Why did I use the case *n*<=1, rather than *n* == 1? 

Consider the case where I call *factRec*(0). 

It never stops, because *n* is never going to be 1.

So it's a safeguard.

Another example:

Computing the summation of 1/*i* for *i* = 1 to *N*

In [30]:
def sumInverse(n):
    return 1 if n <=1 else 1/n + sumInverse(n-1)

Here's another example: the Ackermann function. 

It's an interesting function that is designed to generate VERY large numbers.

*A*(0,*n*) = *n*+1

*A*(*m*,0) = *A*(*m*-1,1)

*A*(*m*,*n*) = A(*m*-1,*A*(*m*,*n*-1))

Do NOT call this with arguments larger than 3. The time it takes grows faster
than the numbers it produces. 

In [31]:
def ackermann(m,n):
    if(m == 0):
        return n+1
    if(n == 0):
        return ackermann(m-1,1)
    return ackermann(m-1, ackermann(m,n-1))

####   *Exercises*

1 - Of the numbers 1 to 95 (including 95), which has the largest Collatz path?

2 - Fix the decomposed Monte-carlo integrator. 

3 - A ball is dropped from an initial height Ho. It bounces to 75% of its drop
height on each bounce.

How many bounces will it take for the bounce to be less than 1 mm if the ball is dropped from 2m?

First, describe the problem recursively. Second, implement your solution, using only recursion. 

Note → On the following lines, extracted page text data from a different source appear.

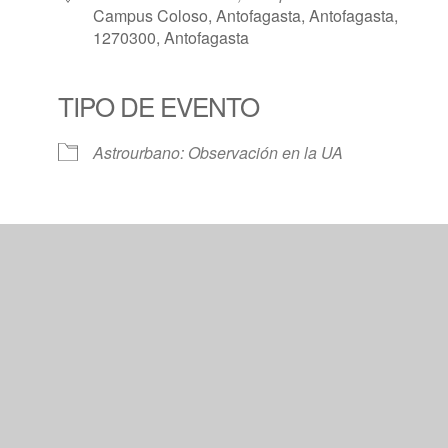
Campus Coloso, Antofagasta, Antofagasta,
1270300, Antofagasta
TIPO DE EVENTO
Calendar
iCalendar
Offic
Astrourbano: Observación en la UA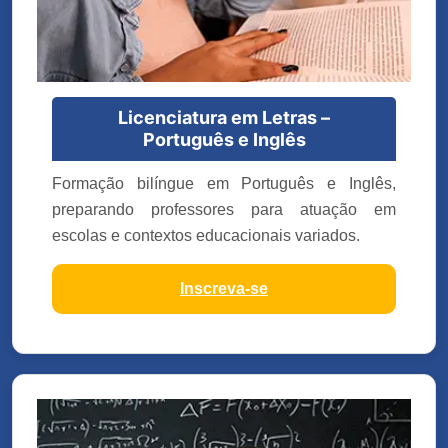
Licenciatura em Letras –
Português e Inglês
Formação bilíngue em Português e Inglês,
preparando professores para atuação em
escolas e contextos educacionais variados.
Inscreva-se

4 - Write a function that prints the sequence of moves needed to solve the Tower of Hanoi puzzle for *n* disks.

In [22]:
def printMoves(ndisks):
    hanoi("L", "R", "M", ndisks)

#Example:
#>>> printMoves(3)
#L R
#L M
#R M
#L R
#M L
#M R
#L R


5 - Given two strings of dna,

*a*. Make sure that both strings are valid DNA.

*b*. Make sure they have the same length.

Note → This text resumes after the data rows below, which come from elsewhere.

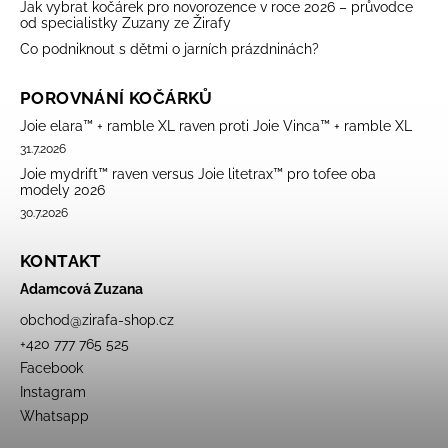
Jak vybrat kočárek pro novorozence v roce 2026 – průvodce
od specialistky Zuzany ze Žirafy
Co podniknout s dětmi o jarních prázdninách?
POROVNÁNÍ KOČÁRKŮ
Joie elara™ + ramble XL raven proti Joie Vinca™ + ramble XL
31.7.2026
Joie mydrift™ raven versus Joie litetrax™ pro tofee oba
modely 2026
30.7.2026
KONTAKT
Adamcová Zuzana
obchod
@
zirafa-shop.cz
+420 777 765 525
Facebook
Instagram
Whatsapp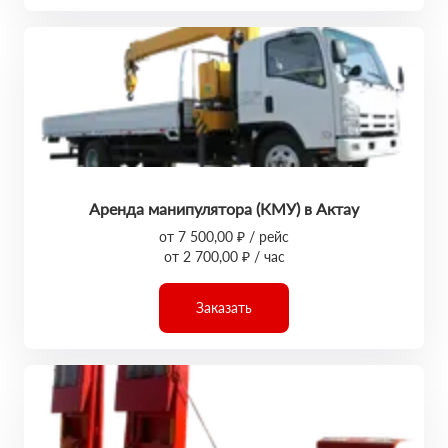
Аренда манипулятора (КМУ) в Актау
от 7 500,00 ₽ / рейс
от 2 700,00 ₽ / час
Заказать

*c*. Calculate the number of letters that are different between them.

The function should return the number of differences, or -1 if there was a problem with *a* or *b*.

(Incidentally, this metric is called the *Hamming Weight*, and is used in both bioinformatics and spell-checkers.)

You may use either recursion or iteration, but if you find this topic interesting, I should warn you that all of the more advanced algorithms are inherently recursive (there is no direct iterative equivalent), so now's a great time to practice.